A smart business could paper blogs' designs over with ads.

Rafe Needleman Former Editor at Large
Rafe Needleman reviews mobile apps and products for fun, and picks startups apart when he gets bored. He has evaluated thousands of new companies, most of which have since gone out of business.
Rafe Needleman
2 min read

Louis Dorman just launched AdCamo, a new advertising medium. AdCamo spots run on the backgrounds and surrounding space on Web pages and software applications. So instead of seeing all that lovely whitespace around your favorite blog content, you'll see your blog hovering over a giant, tiled ad.

It's brilliant. Also, it's terrible.

Why it's brilliant

Before.

Advertisers will love it. This kind of in-your-face branding is very powerful, and advertisers will pay for it. Compared with standard text ads, and even banner ads, these background advertisements simply cannot be ignored.

Until now, only big sites, like CNET, could engage with their advertising customers to secure these kinds of deals. When they did, they were lucrative.

Dorman says his technology, which pulls ads from his network in real time to publish them on his customers' sites, is protected by global patents. His unclickable background ads are served simultaneously with with standard banner ads, so the viewer can take action if they want.

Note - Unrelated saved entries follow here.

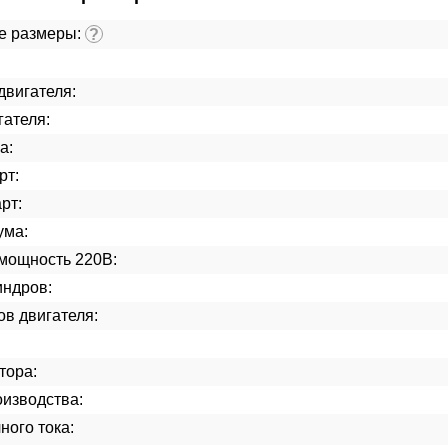
е размеры:
?
двигателя:
гателя:
а:
рт:
рт:
ума:
мощность 220В:
индров:
ов двигателя:
тора:
изводства:
ного тока:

AdCamo has technology that measures the time between the background ad loading and any click activity on the ad's banner. The company reports this to advertisers so they can tweak their campaigns to get viewers more involved.

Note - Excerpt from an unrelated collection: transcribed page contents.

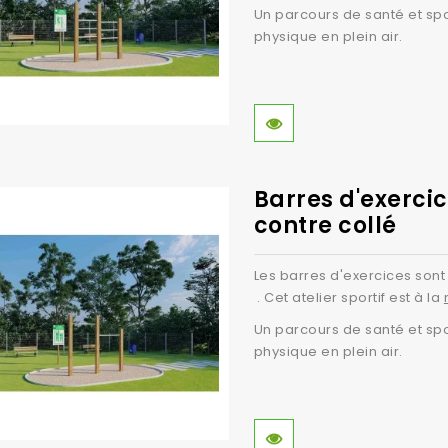
Un parcours de santé et spo
physique en plein air.
Barres d'exercic
contre collé
Les barres d'exercices sont
. Cet atelier sportif est à la
Un parcours de santé et spo
physique en plein air.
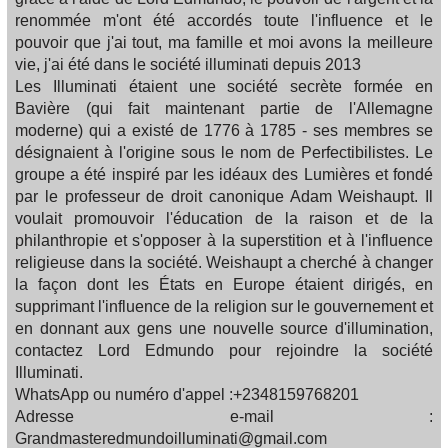
renommée m'ont été accordés toute l'influence et le
pouvoir que j'ai tout, ma famille et moi avons la meilleure
vie, j'ai été dans le société illuminati depuis 2013
Les Illuminati étaient une société secrète formée en
Bavière (qui fait maintenant partie de l'Allemagne
moderne) qui a existé de 1776 à 1785 - ses membres se
désignaient à l'origine sous le nom de Perfectibilistes. Le
groupe a été inspiré par les idéaux des Lumières et fondé
par le professeur de droit canonique Adam Weishaupt. Il
voulait promouvoir l'éducation de la raison et de la
philanthropie et s'opposer à la superstition et à l'influence
religieuse dans la société. Weishaupt a cherché à changer
la façon dont les États en Europe étaient dirigés, en
supprimant l'influence de la religion sur le gouvernement et
en donnant aux gens une nouvelle source d'illumination,
contactez Lord Edmundo pour rejoindre la société
Illuminati.
WhatsApp ou numéro d'appel :+2348159768201
Adresse e-mail :
Grandmasteredmundoilluminati@gmail.com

Implementation for publishers should be easy. A modification of a CSS style sheet should enable AdCamo campaigns to show up. Publishers will be able to select from specific campaigns or chose rotations in their category.

AdCamo is a technology company; the ads themselves will be sold by STG Media.

Why it's awful

After.

Advertisers, as I just said, will probably love this concept. Some long-tail blog publishers might like the extra money, too. But users and readers will pay a price. These background ads can really junk up a Web page and can confuse the reader about which parts of the site are content, and which are advertiser-provided. Dorman says he will be hands-on with the advertising campaigns to make sure the visuals aren't too assaultive. However, I do not think that it will be possible to keep crap off of this network.

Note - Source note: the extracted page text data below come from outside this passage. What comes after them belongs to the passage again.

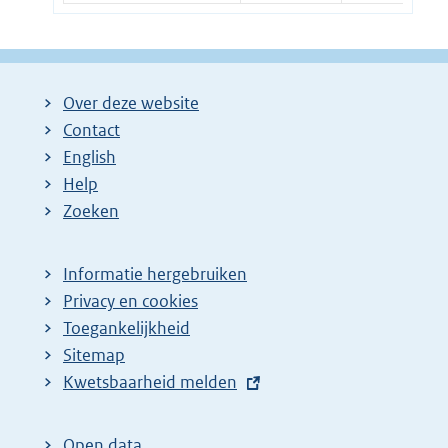
Over deze website
Contact
English
Help
Zoeken
Informatie hergebruiken
Privacy en cookies
Toegankelijkheid
Sitemap
E
Kwetsbaarheid melden
x
t
Open data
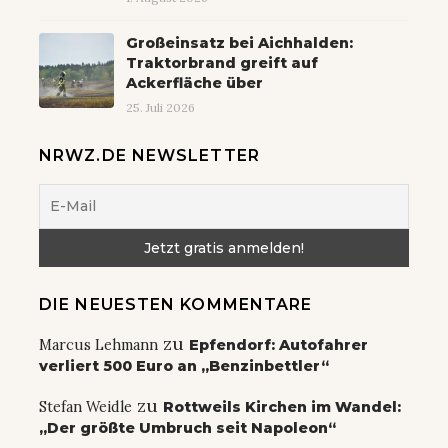
Großeinsatz bei Aichhalden:
Traktorbrand greift auf
Ackerfläche über
25. Juli 2026
NRWZ.DE NEWSLETTER
DIE NEUESTEN KOMMENTARE
zu
Marcus Lehmann
Epfendorf: Autofahrer
verliert 500 Euro an „Benzinbettler“
zu
Stefan Weidle
Rottweils Kirchen im Wandel:
„Der größte Umbruch seit Napoleon“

Let me be clear about this. While I am a big fan of clean design, my objection is not about preserving some anachronistic principle on what blogs should and should not look like. It's about readability and clarity. There's a place for advertising--even creative ads that steal your attention--and I don't feel that place is in the "useless space" (as Dorman calls it) on a Web template that some designer has carefully laid out to maximize readability and user comfort.

Dorman and I talked frankly about his company. I found him to be thoughtful, future-oriented, and in possession of good business smarts. That doesn't change my opinion on this product. I only hope the AdCamo campaigns pay publishers enough to compensate them for the attention they lose from their readers.